Dalam sidang di Pengadilan Negeri Denpasar, Rabu, terdakwa I Kadek Swandika Wijaya (33) dijerat dengan Pasal 112 Ayat 1 Undang-Undang Nomor 35 Tahun 2009 tentang Narkotika.
“Terdakwa terbukti memiliki, menyimpan, dan menguasai barang narkotika golongan I,” kata Jaksa Penuntut Umum Fitria Candrawati.
JPU menganggap perbuatan terdakwa bertentangan dengan upaya pemerintah yang sedang gencar-gencarnya melakukan pemberantasan berbagai jenis narkoba.
Dalam sidang yang dipimpin Ketua Majelis Hakim Anak Agung Ketut Anom Wirakanta itu terungkap bahwa terdakwa ditangkap polisi di Jalan Ceko Maria, Denpasar, pada 29 September 2013 sekitar pukul 00.30 Wita karena kedapatan menyimpan sabu-sabu seberat 0,23gram.
Penangkapan itu berawal laporan dari masyarakat bahwa seorang pemangku sedang menggunakan sabu. Saat diinterogasi Swandika mengaku membeli barang haram itu seharga Rp1,7 juta dan dimasukkan ke dalam bungkus plastik yang diletakan di saku celana depan.
Sebelum tertangkap, terdakwa membeli sabu-sabu itu bersama dengan temannya, Gede Putra Widarsa, berboncengan menggunakan sepeda motor menuju kos temannya di Desa Padangsambian, Denpasar.

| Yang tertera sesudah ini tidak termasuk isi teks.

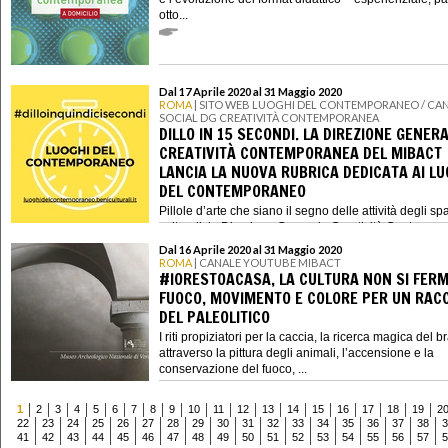
otto...
Dal 17 Aprile 2020 al 31 Maggio 2020
ROMA
| SITO WEB LUOGHI DEL CONTEMPORANEO / CAN
SOCIAL DG CREATIVITÀ CONTEMPORANEA
DILLO IN 15 SECONDI. LA DIREZIONE GENER
CREATIVITÀ CONTEMPORANEA DEL MIBACT
LANCIA LA NUOVA RUBRICA DEDICATA AI LU
DEL CONTEMPORANEO
Pillole d’arte che siano il segno delle attività degli sp
culturali: la Direzione Generale Creatività Contempo
del Mi...
Dal 16 Aprile 2020 al 31 Maggio 2020
ROMA
| CANALE YOUTUBE MIBACT
#IORESTOACASA, LA CULTURA NON SI FERM
FUOCO, MOVIMENTO E COLORE PER UN RAC
DEL PALEOLITICO
I riti propiziatori per la caccia, la ricerca magica del 
attraverso la pittura degli animali, l’accensione e la
conservazione del fuoco, ...
1
2
3
4
5
6
7
8
9
10
11
12
13
14
15
16
17
18
19
2
22
23
24
25
26
27
28
29
30
31
32
33
34
35
36
37
38
3
41
42
43
44
45
46
47
48
49
50
51
52
53
54
55
56
57
5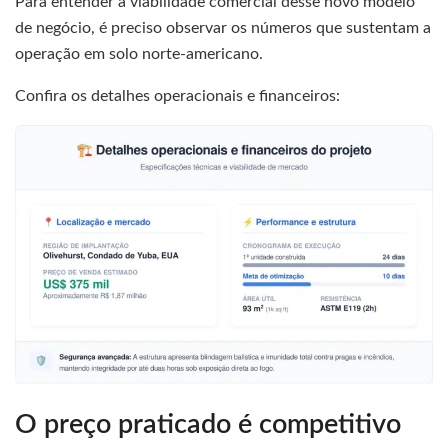
Para entender a viabilidade comercial desse novo modelo
de negócio, é preciso observar os números que sustentam a
operação em solo norte-americano.
Confira os detalhes operacionais e financeiros:
O preço praticado é competitivo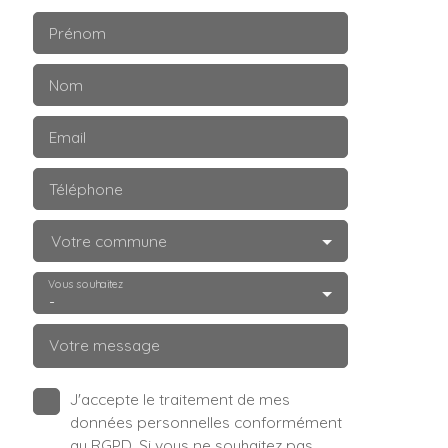
Prénom
Nom
Email
Téléphone
Votre commune
Vous souhaitez
-
Votre message
J'accepte le traitement de mes
données personnelles conformément
au RGPD. Si vous ne souhaitez pas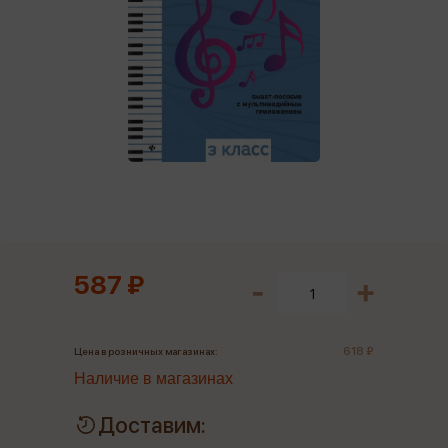
587 ₽
618 ₽
Цена в розничных магазинах:
Наличие в магазинах
Доставим: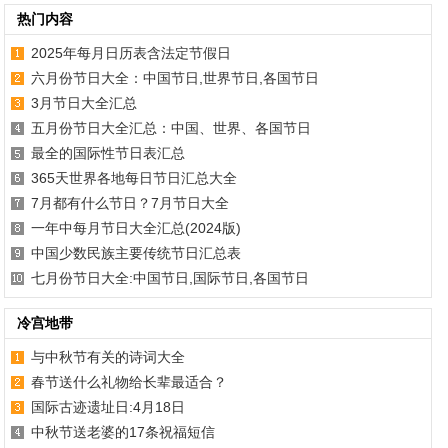
热门内容
2025年每月日历表含法定节假日
六月份节日大全：中国节日,世界节日,各国节日
3月节日大全汇总
五月份节日大全汇总：中国、世界、各国节日
最全的国际性节日表汇总
365天世界各地每日节日汇总大全
7月都有什么节日？7月节日大全
一年中每月节日大全汇总(2024版)
中国少数民族主要传统节日汇总表
七月份节日大全:中国节日,国际节日,各国节日
冷宫地带
与中秋节有关的诗词大全
春节送什么礼物给长辈最适合？
国际古迹遗址日:4月18日
中秋节送老婆的17条祝福短信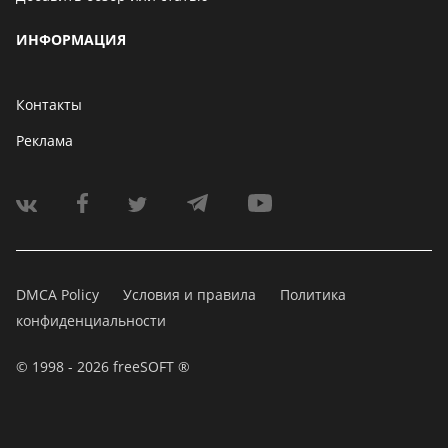
ИНФОРМАЦИЯ
Контакты
Реклама
DMCA Policy
Условия и правила
Политика
конфиденциальности
© 1998 - 2026 freeSOFT ®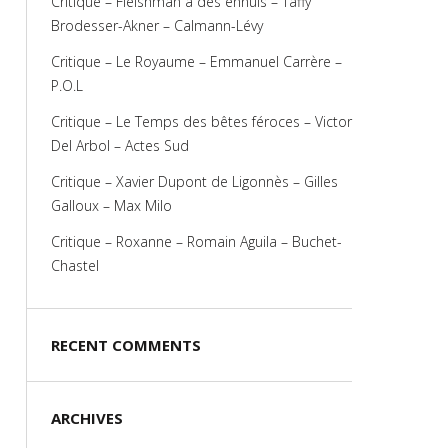
Critique – Fleishman a des ennuis – Taffy
Brodesser-Akner – Calmann-Lévy
Critique – Le Royaume – Emmanuel Carrère –
P.O.L
Critique – Le Temps des bêtes féroces – Victor
Del Arbol – Actes Sud
Critique – Xavier Dupont de Ligonnès – Gilles
Galloux – Max Milo
Critique – Roxanne – Romain Aguila – Buchet-
Chastel
RECENT COMMENTS
ARCHIVES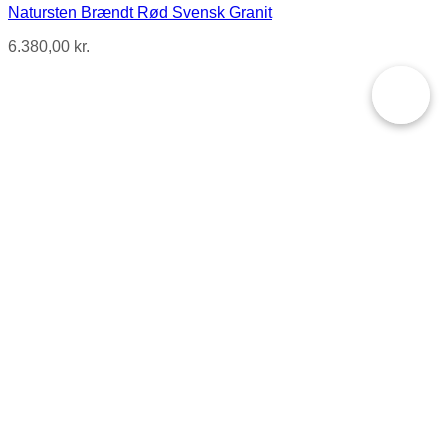
Natursten Brændt Rød Svensk Granit
6.380,00
kr.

Terdakwa mengakui membeli sabu-sabu tersebut dari Lengkong yang kini masih buron. Namun, berdasarkan hasil tes urine terdakwa positif pengguna sabu-sabu jenis “metafethamina”.
Terdakwa yang selama persidangan tidak didampingi penasihat hukum itu tidak akan menyampaikan nota pembelaan pada sidang berikutnya. AN-MB
3 Komentar
Sebagai umat Hindu saya merasa keberatan dengan judul berita ini. Yang menggunakan sabu-sabu itu adalah orangnya (oknum), bukan pemangkunya. Seorang pemangku mestinya bebas dari “PancaMa.” Namun, ini juga menjadi bahan refleksi bagi para pemangku-pemangku lain.
Setuju dengan Pak Wayan Suja, seharusnya orang yang sudah malang melintang dalam hal jurnalistik bisa membuat judul yang lebih baik, jangan hanya mengandalkan idealisme perut terisi saja, yang pentig berita laku tidak perduli dengan tulisannya. Takutnya orang membaca dari judulnya dan langsung menarik kesimpulan, bukan dari deskripsi beritanya.
Bahasa jurnalisnya sangat menyinggung perasaan umat hindhu ,,’ROHANIAWAN HINDHU’ saya sangat setuju jika di sebut ‘OKNUM’saja ..zaman sekarang serba bebaas berekpresi termasuk juga kebebasan pers tapi alangkah baiknya pers bisa mendidik Dan bisa memberi media pencerahan bagi masyarakat kita ,jgan asal membuat berita tanpa narasumber yg jelas atau hanya mementingkan nilai jual berita tsb.